The student of Law, again, was a learned man.  “He had turned over the leaves of Justinian’s ‘Institutes,’ and knew that they were written in Latin.  He was well acquainted with the title-page of ’Blackstone’s Commentaries,’ and argal (as the gravedigger in Hamlet says) he was not a person to be laughed at.”  He attended the Parliament House in the character of a critic, and could give you stale sneers at all the celebrated speakers.  He was the terror of essayists at the Speculative or the Forensic.  In social qualities he seems to have stood unrivalled.  Even in the police-office we find him shining with undiminished lustre.  “If a Charlie should find him rather noisy at an untimely hour, and venture to take him into custody, he appears next morning like a Daniel come to judgment.  He opens his mouth to speak, and the divine precepts of unchanging justice and Scots law flow from his tongue.  The magistrate listens in amazement, and fines him only a couple of guineas.”

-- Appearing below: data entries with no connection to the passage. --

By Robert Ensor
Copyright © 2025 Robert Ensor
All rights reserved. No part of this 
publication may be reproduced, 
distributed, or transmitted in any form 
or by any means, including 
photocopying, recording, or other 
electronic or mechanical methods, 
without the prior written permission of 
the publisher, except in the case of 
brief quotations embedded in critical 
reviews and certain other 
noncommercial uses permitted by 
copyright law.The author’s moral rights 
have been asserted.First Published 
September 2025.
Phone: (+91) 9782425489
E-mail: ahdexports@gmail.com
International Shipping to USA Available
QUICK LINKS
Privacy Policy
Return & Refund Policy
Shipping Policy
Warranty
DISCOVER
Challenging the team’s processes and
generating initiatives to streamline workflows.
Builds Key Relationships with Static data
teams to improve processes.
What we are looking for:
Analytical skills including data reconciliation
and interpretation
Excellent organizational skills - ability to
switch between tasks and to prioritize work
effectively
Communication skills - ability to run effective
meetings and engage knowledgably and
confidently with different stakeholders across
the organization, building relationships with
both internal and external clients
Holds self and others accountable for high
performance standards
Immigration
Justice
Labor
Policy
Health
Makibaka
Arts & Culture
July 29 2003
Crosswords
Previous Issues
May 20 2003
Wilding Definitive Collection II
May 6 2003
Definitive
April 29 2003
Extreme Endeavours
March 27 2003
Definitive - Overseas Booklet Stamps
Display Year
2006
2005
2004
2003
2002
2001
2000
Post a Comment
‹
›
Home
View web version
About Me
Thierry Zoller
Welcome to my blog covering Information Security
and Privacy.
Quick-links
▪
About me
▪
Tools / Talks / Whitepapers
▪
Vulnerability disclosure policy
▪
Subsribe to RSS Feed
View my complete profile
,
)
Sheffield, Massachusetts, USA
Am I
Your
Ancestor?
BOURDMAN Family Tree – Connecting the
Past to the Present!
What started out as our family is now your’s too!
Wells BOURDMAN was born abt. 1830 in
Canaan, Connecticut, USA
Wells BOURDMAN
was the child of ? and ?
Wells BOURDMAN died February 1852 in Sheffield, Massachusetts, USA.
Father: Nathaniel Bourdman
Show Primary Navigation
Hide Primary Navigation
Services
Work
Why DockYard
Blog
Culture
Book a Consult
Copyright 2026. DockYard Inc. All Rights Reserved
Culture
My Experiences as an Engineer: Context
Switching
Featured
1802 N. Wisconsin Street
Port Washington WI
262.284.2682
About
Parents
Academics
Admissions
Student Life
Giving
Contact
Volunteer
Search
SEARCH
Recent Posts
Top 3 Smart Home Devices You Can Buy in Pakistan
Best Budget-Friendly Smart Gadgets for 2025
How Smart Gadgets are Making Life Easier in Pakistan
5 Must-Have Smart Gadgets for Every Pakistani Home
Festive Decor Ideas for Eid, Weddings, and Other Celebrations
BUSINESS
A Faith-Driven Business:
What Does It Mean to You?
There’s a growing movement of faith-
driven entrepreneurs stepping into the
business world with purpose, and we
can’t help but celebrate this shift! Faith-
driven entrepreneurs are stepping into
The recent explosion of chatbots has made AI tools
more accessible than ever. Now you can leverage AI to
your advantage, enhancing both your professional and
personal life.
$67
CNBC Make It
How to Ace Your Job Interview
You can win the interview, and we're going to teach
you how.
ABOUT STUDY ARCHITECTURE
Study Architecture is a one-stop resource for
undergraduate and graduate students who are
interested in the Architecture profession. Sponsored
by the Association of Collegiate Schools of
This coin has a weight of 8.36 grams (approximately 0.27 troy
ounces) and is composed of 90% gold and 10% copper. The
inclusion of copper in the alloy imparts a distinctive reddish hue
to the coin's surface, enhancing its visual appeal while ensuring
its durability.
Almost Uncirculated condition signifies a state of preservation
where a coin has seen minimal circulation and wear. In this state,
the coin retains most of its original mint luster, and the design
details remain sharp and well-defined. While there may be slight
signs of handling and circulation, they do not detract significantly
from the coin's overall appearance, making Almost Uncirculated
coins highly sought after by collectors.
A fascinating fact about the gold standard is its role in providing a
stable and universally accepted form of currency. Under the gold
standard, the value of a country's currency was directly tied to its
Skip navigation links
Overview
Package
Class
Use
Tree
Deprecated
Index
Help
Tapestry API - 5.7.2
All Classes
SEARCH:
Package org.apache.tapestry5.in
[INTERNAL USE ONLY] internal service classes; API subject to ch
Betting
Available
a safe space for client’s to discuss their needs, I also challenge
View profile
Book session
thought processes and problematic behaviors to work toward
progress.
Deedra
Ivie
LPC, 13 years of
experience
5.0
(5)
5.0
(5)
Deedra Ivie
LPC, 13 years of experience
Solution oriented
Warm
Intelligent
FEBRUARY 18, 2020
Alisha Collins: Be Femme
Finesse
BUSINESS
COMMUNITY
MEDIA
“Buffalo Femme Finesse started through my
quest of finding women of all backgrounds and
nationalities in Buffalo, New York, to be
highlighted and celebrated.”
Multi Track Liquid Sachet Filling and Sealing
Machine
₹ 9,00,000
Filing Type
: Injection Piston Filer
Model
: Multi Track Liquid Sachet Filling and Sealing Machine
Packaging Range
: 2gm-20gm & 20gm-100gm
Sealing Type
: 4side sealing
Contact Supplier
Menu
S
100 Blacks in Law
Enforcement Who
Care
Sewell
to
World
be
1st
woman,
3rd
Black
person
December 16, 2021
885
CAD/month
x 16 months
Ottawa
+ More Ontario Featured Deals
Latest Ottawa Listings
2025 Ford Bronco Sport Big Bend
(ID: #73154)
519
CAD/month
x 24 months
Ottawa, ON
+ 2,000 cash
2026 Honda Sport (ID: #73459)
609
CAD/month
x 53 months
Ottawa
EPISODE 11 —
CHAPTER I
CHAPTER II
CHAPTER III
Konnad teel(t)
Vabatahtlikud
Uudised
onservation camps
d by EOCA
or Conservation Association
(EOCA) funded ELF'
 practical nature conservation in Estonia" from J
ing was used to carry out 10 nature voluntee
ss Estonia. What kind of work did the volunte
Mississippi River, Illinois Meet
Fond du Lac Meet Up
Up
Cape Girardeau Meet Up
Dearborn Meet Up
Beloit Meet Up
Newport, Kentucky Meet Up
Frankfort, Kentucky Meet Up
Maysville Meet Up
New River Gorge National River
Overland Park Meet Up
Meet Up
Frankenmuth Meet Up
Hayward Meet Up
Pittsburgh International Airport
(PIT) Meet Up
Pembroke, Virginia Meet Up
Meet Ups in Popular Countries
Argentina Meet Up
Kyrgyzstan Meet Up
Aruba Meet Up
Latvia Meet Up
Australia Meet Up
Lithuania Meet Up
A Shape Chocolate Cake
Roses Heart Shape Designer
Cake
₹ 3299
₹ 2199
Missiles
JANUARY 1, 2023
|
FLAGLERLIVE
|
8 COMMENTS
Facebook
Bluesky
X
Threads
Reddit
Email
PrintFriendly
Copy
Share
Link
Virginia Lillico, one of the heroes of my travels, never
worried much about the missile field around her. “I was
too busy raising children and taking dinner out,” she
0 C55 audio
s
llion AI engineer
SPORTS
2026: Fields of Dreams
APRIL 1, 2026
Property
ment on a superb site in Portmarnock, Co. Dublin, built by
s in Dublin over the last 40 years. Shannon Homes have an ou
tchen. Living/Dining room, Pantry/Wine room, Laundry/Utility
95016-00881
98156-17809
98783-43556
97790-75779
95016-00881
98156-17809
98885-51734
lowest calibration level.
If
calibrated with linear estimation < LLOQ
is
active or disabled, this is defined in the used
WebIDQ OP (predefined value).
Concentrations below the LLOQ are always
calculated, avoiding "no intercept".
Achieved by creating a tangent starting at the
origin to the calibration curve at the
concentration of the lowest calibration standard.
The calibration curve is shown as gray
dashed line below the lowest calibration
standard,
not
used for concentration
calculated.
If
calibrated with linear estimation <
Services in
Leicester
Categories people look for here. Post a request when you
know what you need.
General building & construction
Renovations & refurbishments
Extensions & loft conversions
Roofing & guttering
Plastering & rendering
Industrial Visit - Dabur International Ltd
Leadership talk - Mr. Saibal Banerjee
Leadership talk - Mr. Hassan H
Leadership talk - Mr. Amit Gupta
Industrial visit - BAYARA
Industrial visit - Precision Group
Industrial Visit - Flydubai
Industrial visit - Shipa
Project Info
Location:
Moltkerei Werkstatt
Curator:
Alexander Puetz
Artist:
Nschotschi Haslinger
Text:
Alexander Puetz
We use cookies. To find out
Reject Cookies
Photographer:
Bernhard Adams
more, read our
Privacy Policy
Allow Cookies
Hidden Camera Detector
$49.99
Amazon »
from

Such then were our predecessors and their College Magazine.  Barclay, Ambrose, Young Amos, and Fergusson were to them what the Café, the Rainbow, and Rutherford’s are to us.  An hour’s reading in these old pages absolutely confuses us, there is so much that is similar and so much that is different; the follies and amusements are so like our own, and the manner of frolicking and enjoying are so changed, that one pauses and looks about him in philosophic judgment.  The muddy quadrangle is thick with living students; but in our eyes it swarms also with the phantasmal white greatcoats and tilted hats of 1824.  Two races meet:  races alike and diverse.  Two performances are played before our eyes; but the change seems merely of impersonators, of scenery, of costume.  Plot and passion are the same.  It is the fall of the spun shilling whether seventy-one or twenty-four has the best of it.

In a future number we hope to give a glance at the individualities of the present, and see whether the cast shall be head or tail ­whether we or the readers of the Lapsus stand higher in the balance.